Most of your body's 2 million to 4 million sweat glands are found on your soles and palms and in your armpits. Fluctuations in temperature, hormones,
and mood cause nerve endings in the skin to activate these glands, and perspiration (the process that regulates heat exchange) follows. You produce sweat, the fluid evaporates, and your skin is cooled.

What to look for

The most common triggers of excessive sweating include:

  • A parent who perspired a lot
    Hyperhidrosis (the medical term for chronic, extreme perspiration) may be genetic.


  • Anxiety
    Feeling stressed out or tense can activate the
    nerve endings that make you perspire.


  • Your period
    Elevated levels of female hormones may
    cause your sweat glands to become primed to pump.

  • Spicy foods
    Chili peppers and hot spices release histamines,
    chemicals that increase blood flow and make your
    body heat up, which brings on noticeable sweating.

Simple solutions

    Relax
    Taking deep, slow breaths when you're anxious can keep the nervous system from triggering sweat production.

  • Dust on body powder
    Soak up wetness with a talc-free formula like Origins Organics Refreshing Body Powder ($23; origins.com), which has a light, clean scent.
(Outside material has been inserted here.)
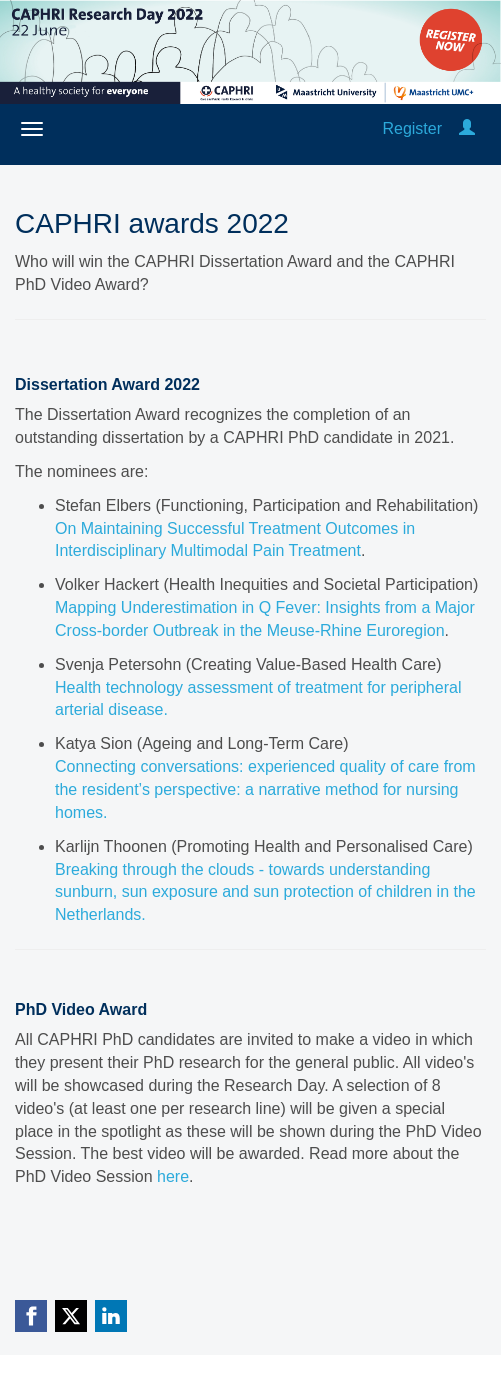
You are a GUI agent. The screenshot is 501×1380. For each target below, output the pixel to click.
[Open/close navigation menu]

  • Use a maximum-strength antiperspirant
    For best results, apply it at night and then again in the morning. Try one that contains aluminum zirconium trichlorohydrex glycine (which blocks pores and inhibits the release of sweat), like Dove Clinical Protection Anti-Perspirant/Deodorant ($8; at drugstores). Until recently, this ingredient was available only in prescription-strength products.

EXPERT STRATEGY
If the soaking won't stop, ask your doctor about Drysol or Xerac AC, prescription antiperspirants with a higher percentage of sweat inhibitors. "Or try Botox," says dermatologist Francesca Fusco, M.D. The injections relax sweat gland—stimulating nerves for up to six months. Go to botoxseveresweating.com for details.

The bottom line You don't have to endure underarm stains just because over-the-counter remedies don't work. Doctor-administered treatments can help.